> Records supplied
____
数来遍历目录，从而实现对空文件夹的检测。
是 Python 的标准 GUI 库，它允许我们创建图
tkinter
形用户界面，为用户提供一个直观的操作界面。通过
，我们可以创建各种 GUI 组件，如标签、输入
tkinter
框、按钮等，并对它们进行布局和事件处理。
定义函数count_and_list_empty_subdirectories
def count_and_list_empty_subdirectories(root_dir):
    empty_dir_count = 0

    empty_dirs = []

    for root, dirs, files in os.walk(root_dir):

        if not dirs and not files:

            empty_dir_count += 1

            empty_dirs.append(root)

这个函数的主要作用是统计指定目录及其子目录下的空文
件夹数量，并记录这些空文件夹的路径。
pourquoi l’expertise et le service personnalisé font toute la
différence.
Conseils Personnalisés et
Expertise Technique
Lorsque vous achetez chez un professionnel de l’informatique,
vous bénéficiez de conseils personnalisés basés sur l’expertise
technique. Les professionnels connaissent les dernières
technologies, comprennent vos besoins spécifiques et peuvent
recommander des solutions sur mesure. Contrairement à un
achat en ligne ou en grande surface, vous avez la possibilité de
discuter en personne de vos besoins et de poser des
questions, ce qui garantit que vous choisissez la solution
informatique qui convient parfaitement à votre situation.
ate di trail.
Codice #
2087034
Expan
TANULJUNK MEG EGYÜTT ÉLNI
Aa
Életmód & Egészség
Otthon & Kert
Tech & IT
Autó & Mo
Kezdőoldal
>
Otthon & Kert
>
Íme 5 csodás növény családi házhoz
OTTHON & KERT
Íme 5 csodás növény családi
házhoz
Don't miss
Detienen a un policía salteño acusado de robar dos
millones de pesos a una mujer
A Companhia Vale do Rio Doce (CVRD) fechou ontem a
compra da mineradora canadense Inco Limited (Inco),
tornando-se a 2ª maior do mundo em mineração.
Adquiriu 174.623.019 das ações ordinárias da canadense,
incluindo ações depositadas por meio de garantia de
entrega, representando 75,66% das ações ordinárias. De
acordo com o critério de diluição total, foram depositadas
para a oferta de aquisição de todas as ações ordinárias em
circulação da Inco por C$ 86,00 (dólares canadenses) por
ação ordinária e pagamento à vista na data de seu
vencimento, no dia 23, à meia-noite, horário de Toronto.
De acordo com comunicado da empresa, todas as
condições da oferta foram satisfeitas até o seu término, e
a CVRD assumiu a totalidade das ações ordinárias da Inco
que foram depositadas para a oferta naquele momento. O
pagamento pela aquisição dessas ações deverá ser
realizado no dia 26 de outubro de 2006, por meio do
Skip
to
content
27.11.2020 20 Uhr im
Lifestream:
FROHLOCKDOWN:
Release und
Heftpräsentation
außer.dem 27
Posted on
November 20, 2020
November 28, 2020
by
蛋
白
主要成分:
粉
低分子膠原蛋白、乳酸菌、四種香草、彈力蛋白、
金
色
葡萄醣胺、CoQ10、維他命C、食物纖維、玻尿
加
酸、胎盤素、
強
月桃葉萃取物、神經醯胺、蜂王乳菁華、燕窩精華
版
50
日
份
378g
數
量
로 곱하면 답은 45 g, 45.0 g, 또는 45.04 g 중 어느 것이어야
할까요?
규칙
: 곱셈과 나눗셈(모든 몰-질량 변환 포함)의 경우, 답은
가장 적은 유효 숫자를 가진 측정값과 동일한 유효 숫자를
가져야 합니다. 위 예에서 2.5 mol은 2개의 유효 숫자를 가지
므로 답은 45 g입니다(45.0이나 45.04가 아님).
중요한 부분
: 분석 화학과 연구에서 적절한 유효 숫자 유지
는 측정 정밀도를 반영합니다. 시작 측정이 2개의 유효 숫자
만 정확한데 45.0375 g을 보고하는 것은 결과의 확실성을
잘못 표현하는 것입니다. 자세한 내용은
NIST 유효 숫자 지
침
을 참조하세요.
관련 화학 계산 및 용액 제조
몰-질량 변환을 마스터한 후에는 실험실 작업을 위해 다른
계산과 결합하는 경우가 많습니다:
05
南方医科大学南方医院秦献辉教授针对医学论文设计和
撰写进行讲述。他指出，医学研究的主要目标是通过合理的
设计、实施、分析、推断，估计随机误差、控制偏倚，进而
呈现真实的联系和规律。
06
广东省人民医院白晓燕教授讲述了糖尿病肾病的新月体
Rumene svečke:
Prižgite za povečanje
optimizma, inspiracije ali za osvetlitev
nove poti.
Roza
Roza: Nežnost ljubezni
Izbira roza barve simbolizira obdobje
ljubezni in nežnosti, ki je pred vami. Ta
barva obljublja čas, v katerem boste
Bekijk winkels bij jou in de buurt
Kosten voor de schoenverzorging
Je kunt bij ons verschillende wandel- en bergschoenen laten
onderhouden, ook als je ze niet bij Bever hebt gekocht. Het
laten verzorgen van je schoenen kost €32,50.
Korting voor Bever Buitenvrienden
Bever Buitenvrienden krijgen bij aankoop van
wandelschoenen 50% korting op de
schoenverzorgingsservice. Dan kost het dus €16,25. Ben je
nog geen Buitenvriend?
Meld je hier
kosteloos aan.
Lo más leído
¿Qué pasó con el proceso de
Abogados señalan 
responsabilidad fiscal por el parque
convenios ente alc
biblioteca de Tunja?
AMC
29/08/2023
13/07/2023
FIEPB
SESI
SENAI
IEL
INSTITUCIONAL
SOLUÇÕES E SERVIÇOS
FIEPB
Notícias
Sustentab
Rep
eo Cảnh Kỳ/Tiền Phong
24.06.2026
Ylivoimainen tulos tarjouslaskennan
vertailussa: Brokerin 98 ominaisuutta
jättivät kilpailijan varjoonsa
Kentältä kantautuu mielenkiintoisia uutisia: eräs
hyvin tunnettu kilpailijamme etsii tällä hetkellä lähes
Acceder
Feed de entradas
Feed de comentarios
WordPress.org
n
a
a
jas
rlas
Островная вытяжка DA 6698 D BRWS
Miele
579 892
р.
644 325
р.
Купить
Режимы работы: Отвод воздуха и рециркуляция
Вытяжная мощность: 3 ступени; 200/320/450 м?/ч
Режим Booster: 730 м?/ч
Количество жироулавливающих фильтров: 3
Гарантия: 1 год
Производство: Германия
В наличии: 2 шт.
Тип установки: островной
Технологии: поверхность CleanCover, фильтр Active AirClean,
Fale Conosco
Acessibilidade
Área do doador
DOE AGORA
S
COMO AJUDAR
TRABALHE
____
Go through the entries above and copy out every line that includes the word "családi".

Íme 5 csodás növény családi házhoz
Íme 5 csodás növény családi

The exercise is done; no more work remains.